> **WORK TO COMPLETE**
Repeat the data in full and exactly. Leave the pictures out.

START DATA TO USE

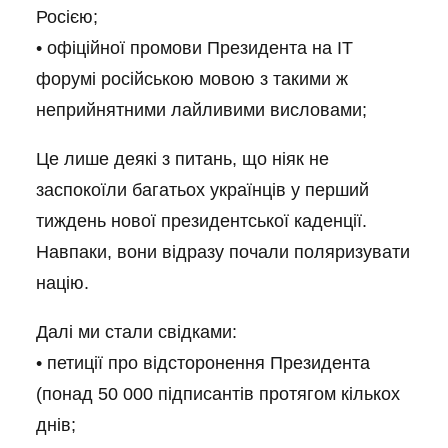
Росією;
• офіційної промови Президента на ІТ
форумі російською мовою з такими ж
неприйнятними лайливими висловами;
Це лише деякі з питань, що ніяк не
заспокоїли багатьох українців у перший
тиждень нової президентської каденції.
Навпаки, вони відразу почали поляризувати
націю.
Далі ми стали свідками:
• петиції про відсторонення Президента
(понад 50 000 підписантів протягом кількох
днів;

END DATA TO USE

> **SOLUTION TO THIS TASK**
Росією;
• офіційної промови Президента на ІТ
форумі російською мовою з такими ж
неприйнятними лайливими висловами;
Це лише деякі з питань, що ніяк не
заспокоїли багатьох українців у перший
тиждень нової президентської каденції.
Навпаки, вони відразу почали поляризувати
націю.
Далі ми стали свідками:
• петиції про відсторонення Президента
(понад 50 000 підписантів протягом кількох
днів;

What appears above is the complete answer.